Why does agentic research change everything?
If you remember Claude's old "deep research" feature as a glorified search summarizer, forget that. The current version plans its own investigation. It maps out a research strategy, runs multiple searches that build on each other's findings, cross-references sources, and returns a structured, cited report — closer to how a human analyst would tackle an open-ended question than a single search-and-summarize pass.
This matters because it changes what you should even ask Claude to do. Instead of "summarize this topic," you can now hand it a genuinely open-ended brief — "what are the tradeoffs between these three market entry strategies" — and let it figure out the research plan itself. Give it room to work; complex agentic research can take several minutes rather than seconds, and that's the tradeoff for depth.
How should you use Claude for coding now?
Sonnet 5's self-correction is the real story here. Instead of just generating code and stopping, it's now reasoning about the broader context of what it built — catching logical dead-ends, awkward edge cases, or design decisions that would eventually break something, often before you even flag the issue.
For actual development work, Claude Code is the tool to install rather than pasting code back and forth in the chat window. Claude Code is Anthropic's AI coding CLI that works directly with your files and terminal, integrating into your development environment instead of requiring copy-paste workflows. If you're a developer weighing model choice for real production code, MarkTechPost's benchmark comparison of Sonnet 5, Sonnet 4.6, and Opus 4.8 is worth reading before you commit to a workflow, since Anthropic frames this release around agentic reliability rather than one headline benchmark — longer task chains without losing context, better self-correction when a tool call fails, and steadier behavior across extended sessions inside Claude Code or Cowork.

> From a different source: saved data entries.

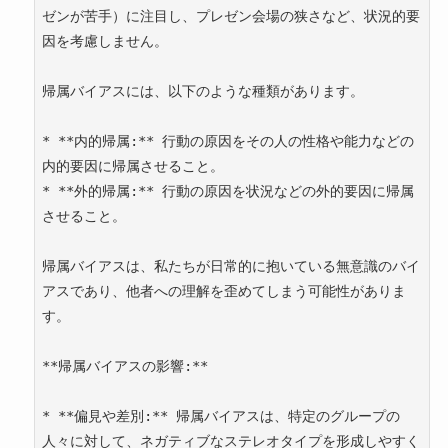
ゼンが苦手）に注目し、プレゼン会場の狭さなど、状況的要
因を考慮しません。

帰属バイアスには、以下のような種類があります。

* **内的帰属:** 行動の原因をその人の性格や能力などの
内的要因に帰属させること。

* **外的帰属:** 行動の原因を状況などの外的要因に帰属
させること。

帰属バイアスは、私たちが日常的に抱いている無意識のバイ
アスであり、他者への理解を歪めてしまう可能性がありま
す。

**帰属バイアスの影響:**

* **偏見や差別:** 帰属バイアスは、特定のグループの
人々に対して、ネガティブなステレオタイプを形成しやすく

For high-volume, repetitive coding tasks — batch file edits, routine reviews, quick classification of code changes — spinning up multiple Haiku sub-agents and merging their output back into one clean file is a genuinely underused pattern. It's fast and cheap, and Haiku's speed advantage makes it well suited to exactly this kind of parallel, low-stakes work.

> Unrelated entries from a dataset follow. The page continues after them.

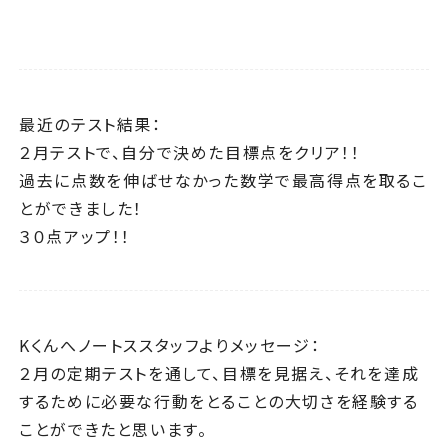
最近のテスト結果：
２月テストで、自分で決めた目標点をクリア！！
過去に点数を伸ばせなかった数学で最高得点を取るこ
とができました！
３０点アップ！！
Kくんへノートススタッフよりメッセージ：
２月の定期テストを通して、目標を見据え、それを達成
するために必要な行動をとることの大切さを経験する
ことができたと思います。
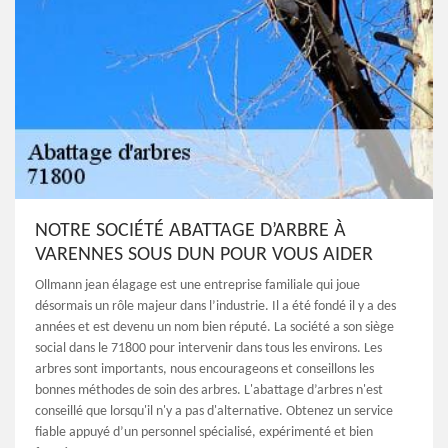
NOTRE SOCIÉTÉ ABATTAGE D’ARBRE À
VARENNES SOUS DUN POUR VOUS AIDER
Ollmann jean élagage est une entreprise familiale qui joue
désormais un rôle majeur dans l’industrie. Il a été fondé il y a des
années et est devenu un nom bien réputé. La société a son siège
social dans le 71800 pour intervenir dans tous les environs. Les
arbres sont importants, nous encourageons et conseillons les
bonnes méthodes de soin des arbres. L'abattage d’arbres n'est
conseillé que lorsqu'il n'y a pas d'alternative. Obtenez un service
fiable appuyé d’un personnel spécialisé, expérimenté et bien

What should beginners do this week?
Don't overthink the model selector. Start every conversation on Sonnet 5 — it's the default for a reason, and Anthropic's own pricing structure backs that up: introductory pricing for Sonnet 5 runs $2 per million input tokens and $10 per million output tokens through August 31, 2026, before moving to standard $3/$15 pricing. Only reach for Opus when a task genuinely stalls out or needs deeper reasoning, and only reach for Fable 5 when the stakes or complexity of the work justify a completely different price tier.

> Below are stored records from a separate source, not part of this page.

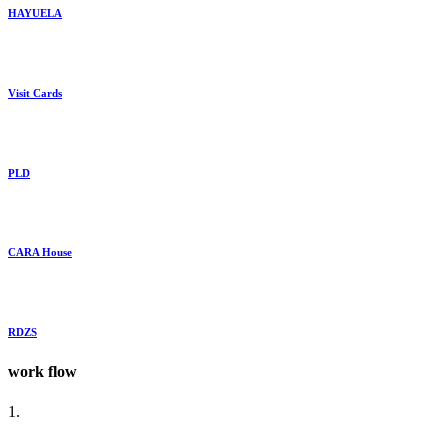
HAYUELA
Visit Cards
PLD
CARA House
RDZS
work
flow
1.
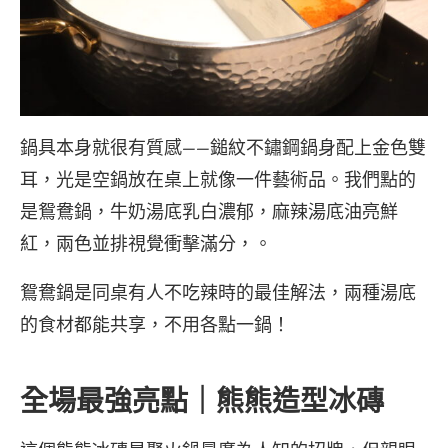
鍋具本身就很有質感——鎚紋不鏽鋼鍋身配上金色雙
耳，光是空鍋放在桌上就像一件藝術品。我們點的
是鴛鴦鍋，牛奶湯底乳白濃郁，麻辣湯底油亮鮮
紅，兩色並排視覺衝擊滿分，。
鴛鴦鍋是同桌有人不吃辣時的最佳解法，兩種湯底
的食材都能共享，不用各點一鍋！
全場最強亮點｜熊熊造型冰磚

Read Anthropic's models overview documentation once, even if you never touch the API — it's the clearest explanation of what each tier is built for, straight from the source. Pair that with the official Claude Help Center for interface basics, and you'll understand this lineup better than most people who've been using Claude for years.
The model landscape will keep shifting — that's just the pace Anthropic is shipping at right now. But the underlying skill stays the same: matching the size of the tool to the size of the problem. Master that, and every future model release becomes easy to slot into a workflow you already understand.